FAISS constructs the Inverted File index by defining data cells. During training each database vector falls in one of these cells. Then at search time, only the database vectors contained in the cell to which the query is mapped (along with a few neighbouring ones) are compared against the query vector.

The training algorithm contains many multiply‑accumulate (MAC) operations, specifically matrix multiplication functions, so it is common for these algorithms to be mapped for hardware parallelisation through the FPGA.

Figure 1 illustrates the general dataflow of the whole application where FAISS operates seamlessly in the host CPU which is an x86 Linux system. When it needs to be trained in or build an index it communicates through PCIe with the Alveo U200, sending and receiving the necessary information.

In order to maximise data throughput a 512-bit user interface was implemented on each kernel side; this is the maximum memory bandwidth supported in the FPGA using OpenCL vector datatypes.

Along with the use of all four double data rate (DDR) registers of the device for read-write operations it achieved optimal memory transfer rates between host-DDRs and DDRs-kernels. Four identical kernels, operating simultaneously, were optimised with fine grained parallelism and distributed the workload evenly. This accelerator on the FPGA speeded up the throughput 115 times compared with the performance of a single-core CPU.

Figure 2 shows random data generated to test the acceleration for various numbers of cells. The implementation achieves up to 4x vs a 36-thread Xeon on the end-to-end execution of FAISS.

It is worth noting that the research team also ported and tested the application on Amazon Web Service (AWS) cloud, running it on a similar FPGA in the cloud, the VU9P. This has a similar price tag on Amazon (price/hour) to the 36-thread Xeon CPU that was tested here.

From this, we can conclude that the proposed FPGA design can have a practical use for the industry, as it has better performance while keeping the power consumption low.

The future for accelerators

Hardware accelerators look to be a promising solution for the increase of the performance and power efficiency in machine learning applications. The main challenge, though, is the programming efficiency, where many frameworks such as FAISS do not support the transparent use of FPGA acceleration modules.

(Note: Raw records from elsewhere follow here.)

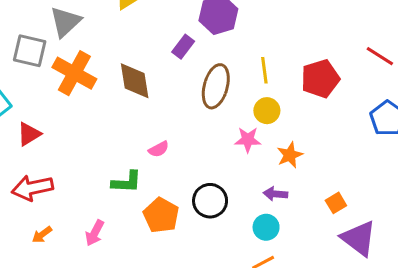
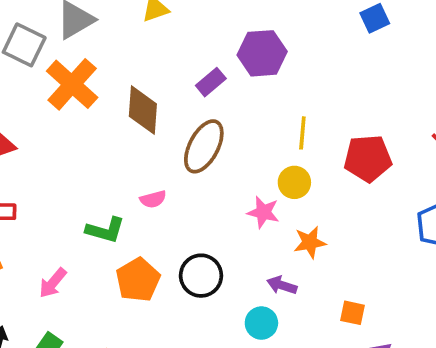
brown ellipse: (216, 86) -> (204, 146), moved
orange square: (336, 203) -> (352, 313), turned 30

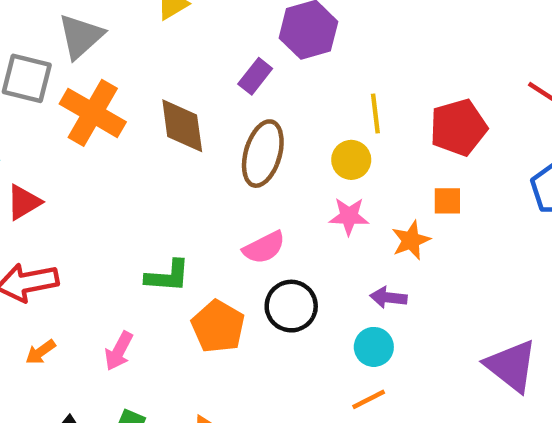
yellow circle: (294, 182) -> (351, 160), moved
pink semicircle: (153, 199) -> (264, 248), moved, size x1.4
orange square: (352, 313) -> (447, 201), moved

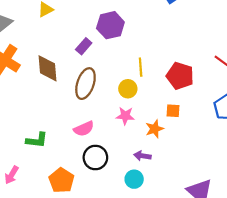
red pentagon: (458, 127) -> (180, 76), turned 30
orange pentagon: (218, 326) -> (61, 180), moved

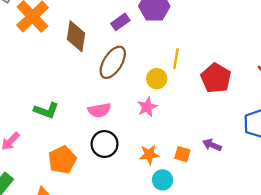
orange square: (173, 111) -> (182, 154), moved
pink star: (125, 116) -> (147, 107), turned 30
orange star: (155, 129) -> (149, 155), moved
purple arrow: (142, 156) -> (212, 145), moved
cyan circle: (134, 179) -> (163, 180), moved

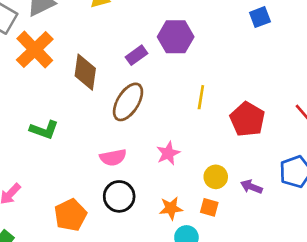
yellow circle: (157, 79) -> (216, 177), moved
green L-shape: (46, 110) -> (44, 130), moved
purple arrow: (212, 145) -> (251, 187), moved

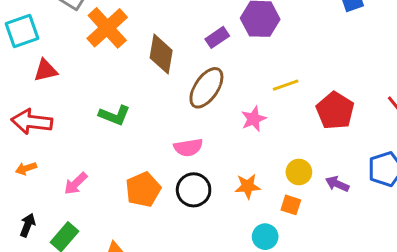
yellow line: (201, 97) -> (286, 85), turned 60
pink star: (168, 153) -> (254, 119), moved
orange star: (171, 208) -> (248, 186), moved
orange pentagon: (70, 215) -> (143, 189), moved

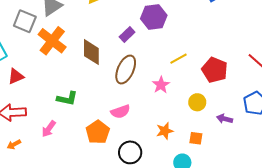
yellow circle: (299, 172) -> (197, 102), moved
pink arrow: (76, 184) -> (49, 129), moved
orange pentagon: (143, 189) -> (98, 132), moved
black circle: (194, 190) -> (130, 152), moved

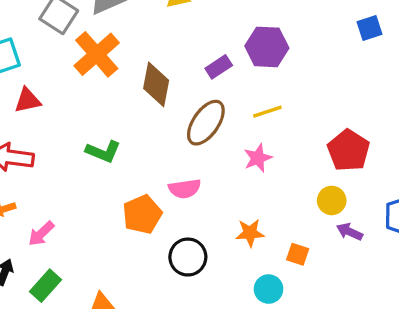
yellow line: (178, 59) -> (267, 112), moved
yellow circle: (197, 102) -> (332, 200), moved
pink arrow: (49, 129) -> (41, 234), moved

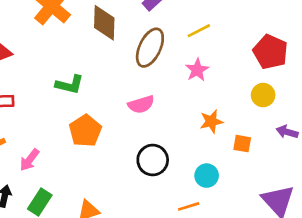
orange pentagon: (142, 214) -> (85, 131), moved
purple arrow: (350, 232) -> (287, 132), moved
orange star: (250, 233) -> (211, 121), moved
cyan circle: (269, 289) -> (207, 176), moved

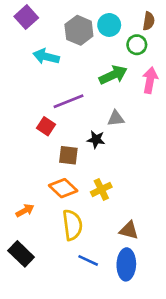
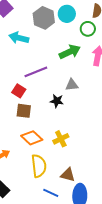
brown square: (68, 155) -> (24, 111), moved
brown triangle: (129, 230) -> (68, 175), moved

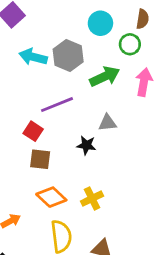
gray hexagon: (44, 18) -> (68, 55), moved

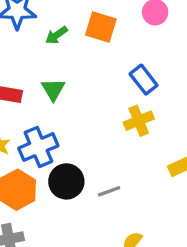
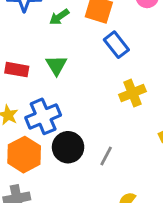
blue rectangle: (144, 80) -> (116, 45), moved
gray line: (109, 191) -> (106, 156), turned -42

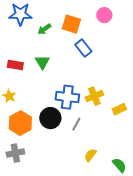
yellow cross: (132, 93) -> (94, 96), moved
blue cross: (43, 116) -> (67, 97), moved, turned 30

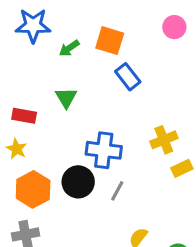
pink circle: (104, 15) -> (174, 27), moved
red rectangle: (15, 65) -> (24, 116), moved
yellow cross: (94, 96) -> (164, 140), moved

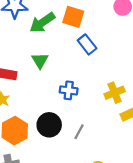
green arrow: (69, 48) -> (42, 23), size x1.6
blue cross: (104, 150) -> (69, 90), moved, size x0.7

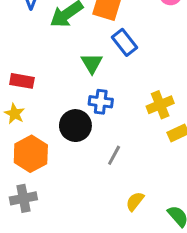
green triangle: (40, 61) -> (92, 63), moved
black circle: (49, 125) -> (75, 126), moved

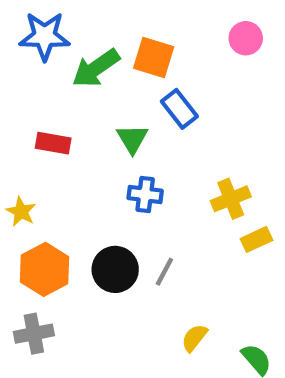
red rectangle: (22, 81) -> (53, 143), moved
black circle: (75, 126) -> (115, 269), moved

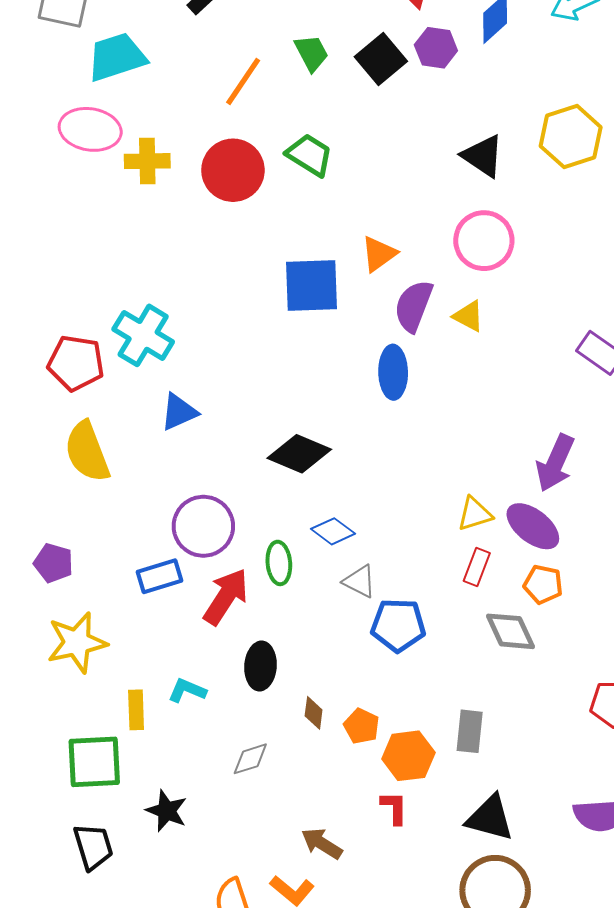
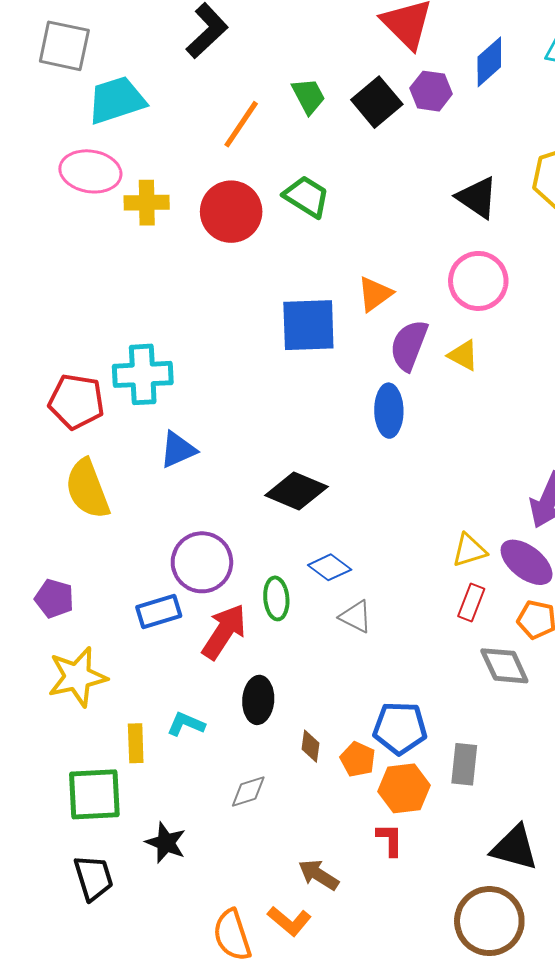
cyan cross: (143, 335) -> (143, 374), turned -34
blue pentagon: (398, 625) -> (400, 728), moved
black triangle: (490, 818) -> (514, 848), moved

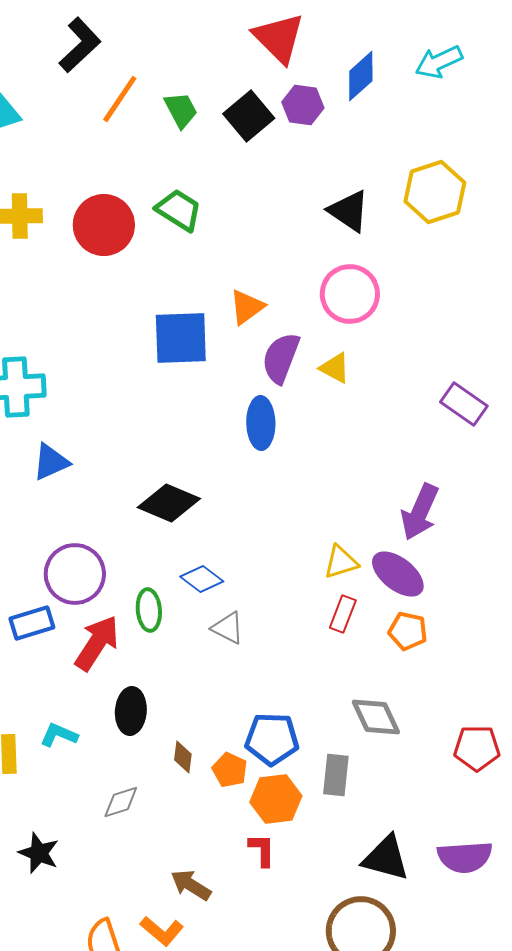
orange line: (241, 124) -> (120, 99), moved
gray diamond: (504, 666) -> (376, 717), moved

The quantitative and qualitative comparison shows that the proposed hardware accelerator can outperform a 36-thread Xeon CPU. Hardware/software co-design is a valid solution, especially for the cloud computing workloads, in this case for similarity search algorithms.

Performance and power efficiency play a major role to meet the constantly increasing workload demands in the cloud. Companies can make use of heterogeneous cloud computing services and, in many cases, prefer FPGAs for high performance and low power solutions for a variety of tasks.

About The Author

Dimitrios Danopoulos is a PhD student of electrical and computer engineering and Dimitrios Soudris is associate professor of computer sciences, both at the National Technical University of Athens. Christoforos Kachris is senior research scientist and CEO, InAccel.